The US District Court for the Northern District of Texas recently denied class certification for a securities action arising from alleged false and misleading statements in Kosmos Energy Limited’s initial public offering.
Investors sued Kosmos under the Securities Act of 1933, alleging that offering documents contained misrepresentations about the performance and expected production of an offshore oilfield in Ghana called “Jubilee Field,” which investors claim resulted in “hundreds of millions of dollars” in damages. The proposed Lead Plaintiff, a pension plan, filed a motion for class certification, arguing that it met certification requirements under Rule 23 and the Private Securities Litigation Reform Act. Defendants opposed the motion, arguing among other things that the Lead Plaintiff failed to possess a sufficient level of knowledge and understanding of the case. Defendants pointed to deposition testimony of the pension plan’s representative, which they argued revealed that the representative had never even seen Kosmos’ Registration Statement, the central document in the case, and that the representative was generally unfamiliar with the theories of the case.

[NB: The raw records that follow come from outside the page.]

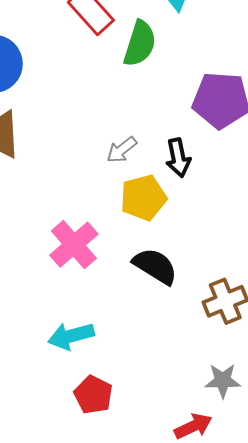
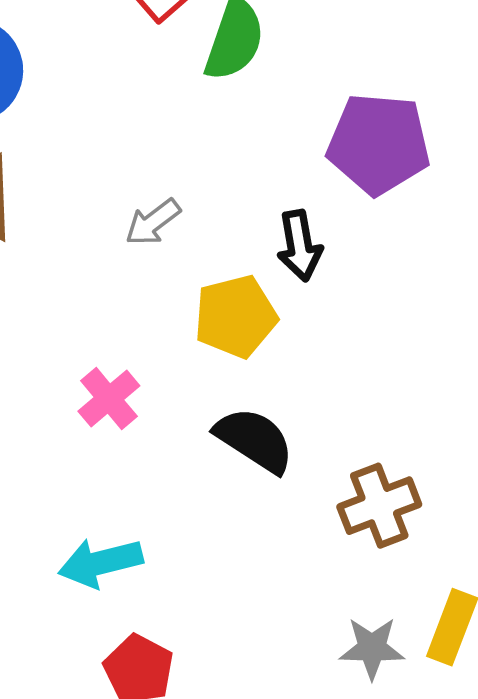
gray arrow: (122, 150) -> (153, 222), moved
pink cross: (74, 245) -> (109, 399), size x0.7

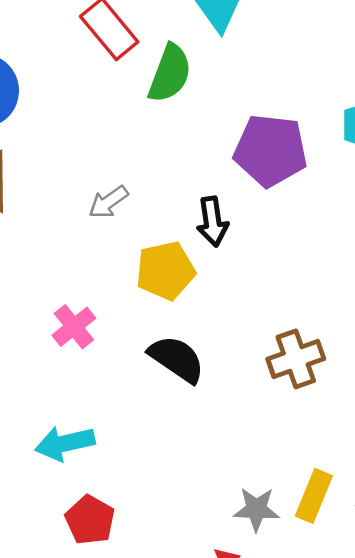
brown cross: (379, 506) -> (296, 359), moved

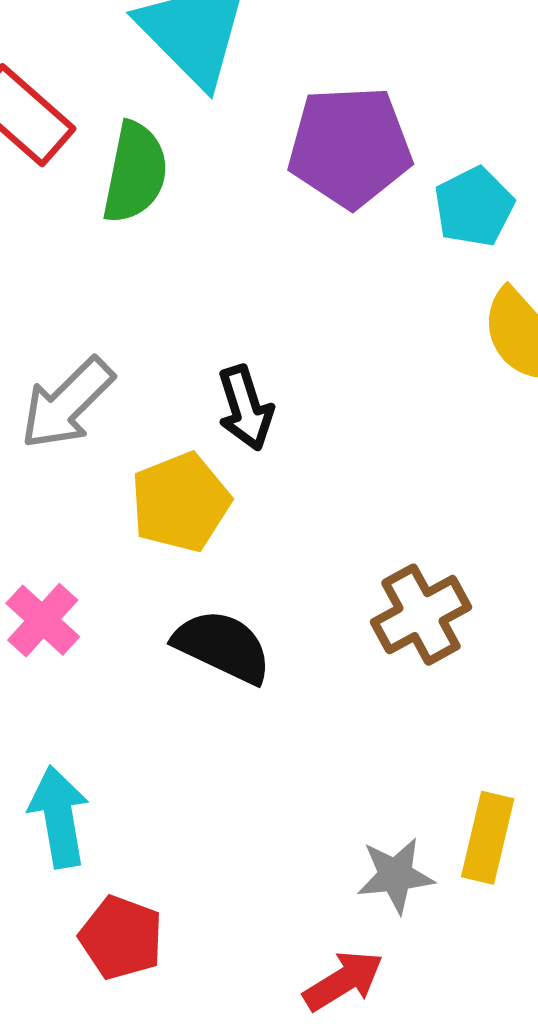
purple pentagon: (271, 150) -> (350, 147), moved
gray arrow: (108, 202) -> (67, 403), size x1.5
cyan arrow: (65, 443) -> (59, 817), turned 102

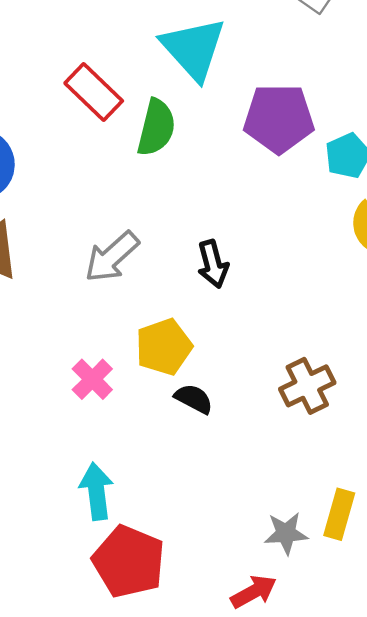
yellow pentagon: (180, 502) -> (164, 347), moved
black semicircle: (223, 646) -> (194, 399), size x0.7
red pentagon: (121, 938) -> (129, 562), size x1.5

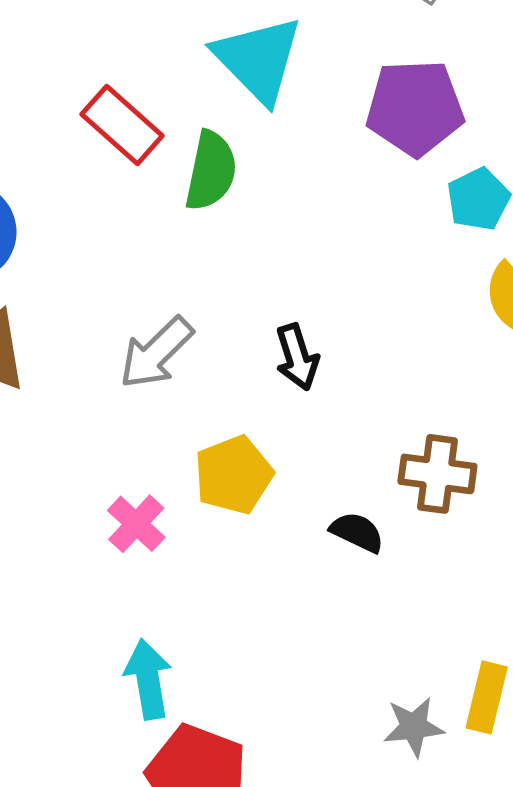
purple pentagon: (279, 118) -> (415, 108), moved
brown cross: (307, 386) -> (437, 474), moved, turned 36
black semicircle: (194, 399) -> (357, 532), moved

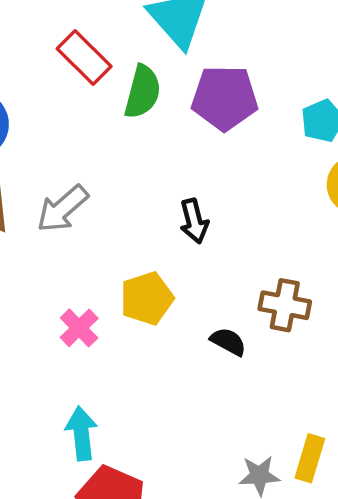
purple pentagon: (415, 108) -> (225, 98), moved
gray arrow: (156, 353) -> (62, 209), moved

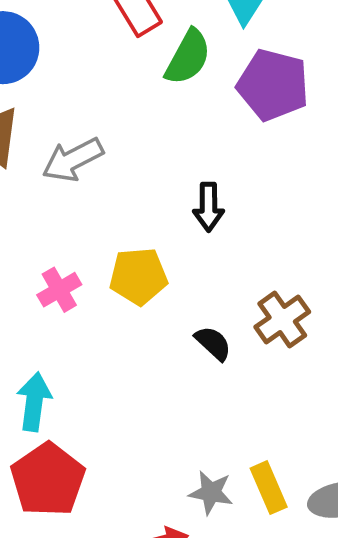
brown cross: (285, 305) -> (282, 319), turned 30
yellow rectangle: (310, 458) -> (269, 488), turned -54

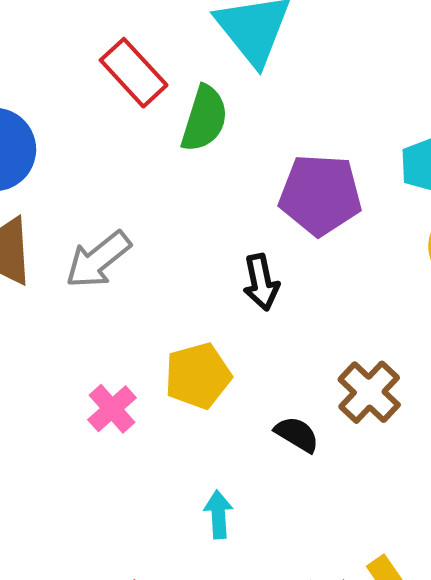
purple pentagon: (273, 85) -> (320, 195), moved
cyan arrow: (34, 402) -> (218, 514), moved, size x0.7

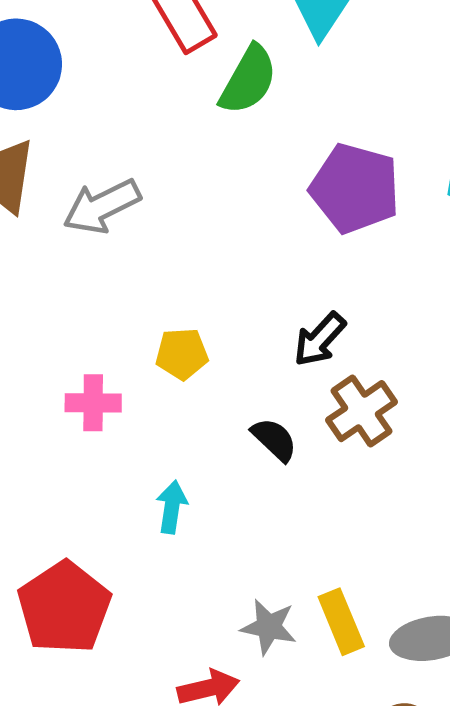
black arrow: (261, 282) -> (320, 339), moved, turned 42
yellow pentagon: (198, 376) -> (182, 354), size x0.7
pink cross: (112, 409) -> (93, 403), moved, turned 30

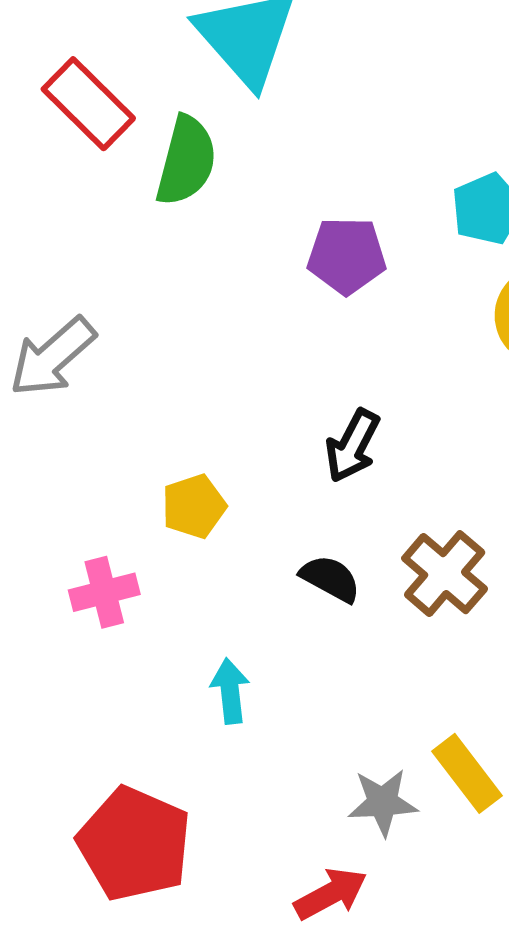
purple pentagon: (355, 188) -> (347, 256), size x0.7
brown cross: (362, 411) -> (445, 574), moved

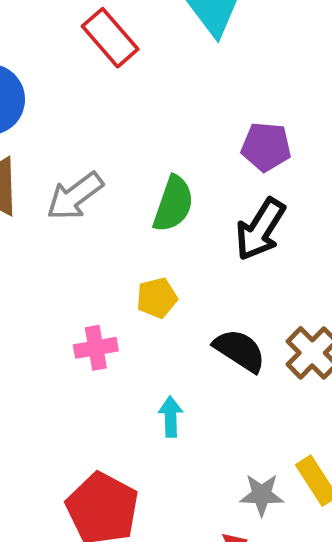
green semicircle: (186, 161) -> (173, 204), moved
black arrow: (352, 446) -> (260, 229), moved, size x1.4
black semicircle: (330, 579) -> (240, 350), size x1.4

The District Court agreed with the Defendants and found that the Lead Plaintiff demonstrated insufficient knowledge of the case to act as the class representative. In denying class certification, the District Court emphasized that plaintiffs seeking class certification must produce “actual, credible evidence that proposed class representatives are informed, able individuals, who are themselves – not the lawyers – actually directing the litigation.”
In re Kosmos Energy Ltd. Securities Litigation, No. 3:12-CV-373-B (N.D. Tex Mar. 19, 2014).